James Montier, Seth Klarman, Carl Icahn and a host of other very smart investors have pointed out that the market is on the high side of fair -- and investors are exposed to a good chance of significant losses and low forward returns.
All of them have also added an addendum, that warns that no one knows when the market will roll over and revalue. It is quit possible the stock market rides the low interest rate wave for many more points before readjusting to economic reality. But anyone who was around for the internet bubble knows that you can look quite foolish for a long period of time before being acknowledged as a prophet in the stock market.
This creates quite a puzzle for investors. No one wants to miss a rising market, but no one wants to be around for the crash, either. As the market moves higher, stock selection becomes incredibly important. Investors should focus only on those stocks that pass the test of being safe and cheap, and be diligent to sell those that have reached fair value.
Even more important is avoiding stocks that have a real risk of a permanent loss of capital. These are those issues that have rallied sharply, but the numbers and fundamentals do not hold up under closer scrutiny. If the markets do roll over, it is highly likely that these stocks will lead the way lower when we do get a market readjustment.
Dish Network (NASDAQ: DISH) is a great example of a stock that appears to carry a lot more risk that reward potential right now. The story with Dish is that the stock in “in play,” and likely to merge with DirecTV (NASDAQ: DTV) or AT&T (NYSE: T) to more effectively compete in the crowded cable and satellite television space. The chatter has picked up of late in the wake of the Comcast (NASDAQ: CMCSA) and Time Warner Cable (NYSE: TWC) merger announcement. It may happen, but at what price would deal occur?
Dish Shares trade at more than 30 times earnings and 2.6 times book value. The Enterprise Value to EBITDA ratio is over 11, and most buyout pros consider a single digit ratio to offer the most potential. What happens if the FCC just says no to a deal? The company earns an F-score of just five, so fundamentals are just so-so for this company right now.
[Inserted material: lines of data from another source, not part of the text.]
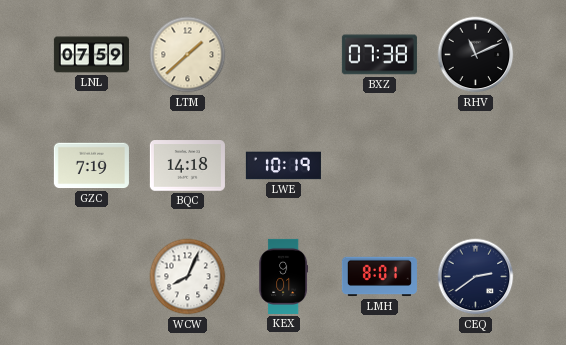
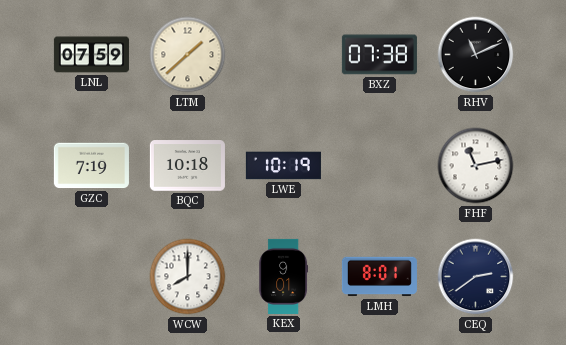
BQC: 14:18 -> 10:18
FHF: none -> 11:13
WCW: 8:04 -> 8:00
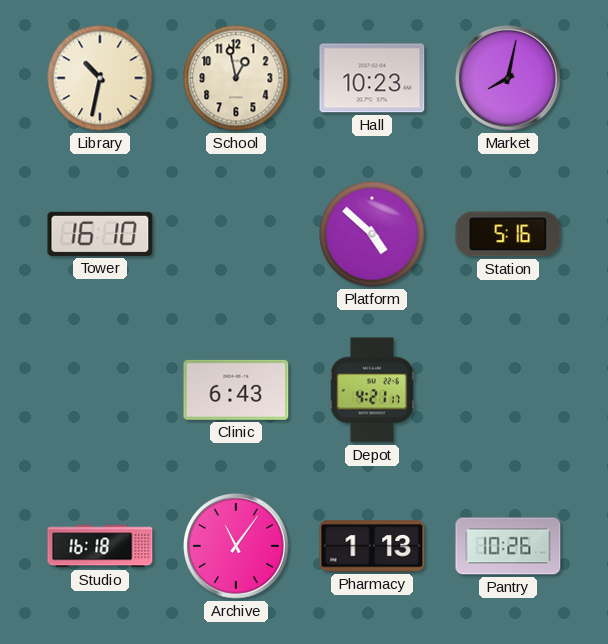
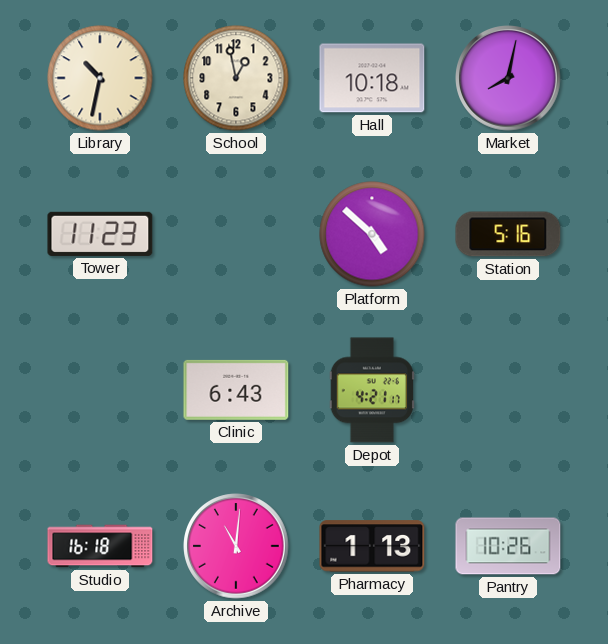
Hall: 10:23 -> 10:18
Tower: 16:10 -> 11:23
Archive: 11:06 -> 11:01
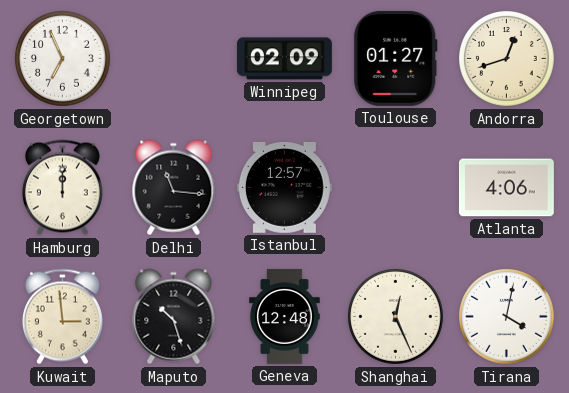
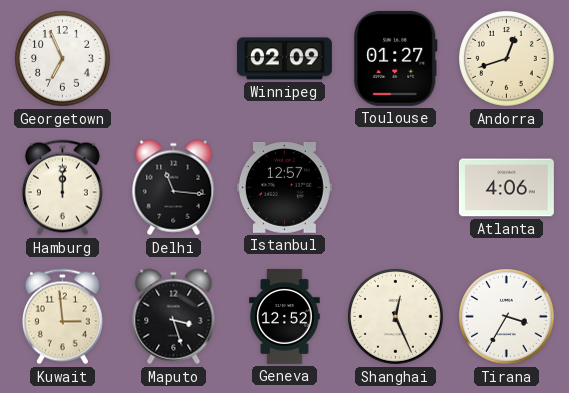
Maputo: 10:27 -> 3:27
Geneva: 12:48 -> 12:52
Tirana: 4:02 -> 3:35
There would appear to be limited upside with lots of potential catalysts for the stock to move a lot lower in a falling market.
Continental Resources (NYSE: CLR) shares have a fantastic run, rising 56 percent over the past year. The company is the leaseholder in the Bakken shale and has been growing its oil and gas production at a very high rate. The stock has been pushed higher this year on hopes for expedited oil and gas exports to Europe.
When we look a little closer, investors are paying a very high price for the hope of continued high production growth and a faster opening of export markets. The stock is trading at 30 times earnings and 5.67 times book value at a time when many of their competitors trade at single digit PE rations and for less than asset value. The F-score is just three, so fundamental and overall financial conditions are not improving year over year.
Zillow (NASDAQ: Z) has benefitted enormously from the real estate recovery. Sales and earnings, as well as the stock price, have soared the past few years -- as brokers, buyers and investors turned to the company's web sites for guidance and information about real estate markets.
They have seen their stock price almost triple off the lows, and the stock has now reached what would be very dangerous levels if the tone of the market turned. The shares trade at 130 times hoped-for earnings, six times book value and 19 times trailing 12 month revenues.
The F-score of three tells us the high growth rates are likely to be moderating going forward. If they were to miss the highly accurate Wall Street earnings estimates of the market corrected this stock could cause a permanent impairment of capital for shareholders that buy at the current very high price.
It is impossible to know in advance when and why the market might change direction. It is possible, however, to identify those stocks with high valuation levels and poor fundamentals measurements that would expose one to excessive losses when the course of the market does finally changes direction.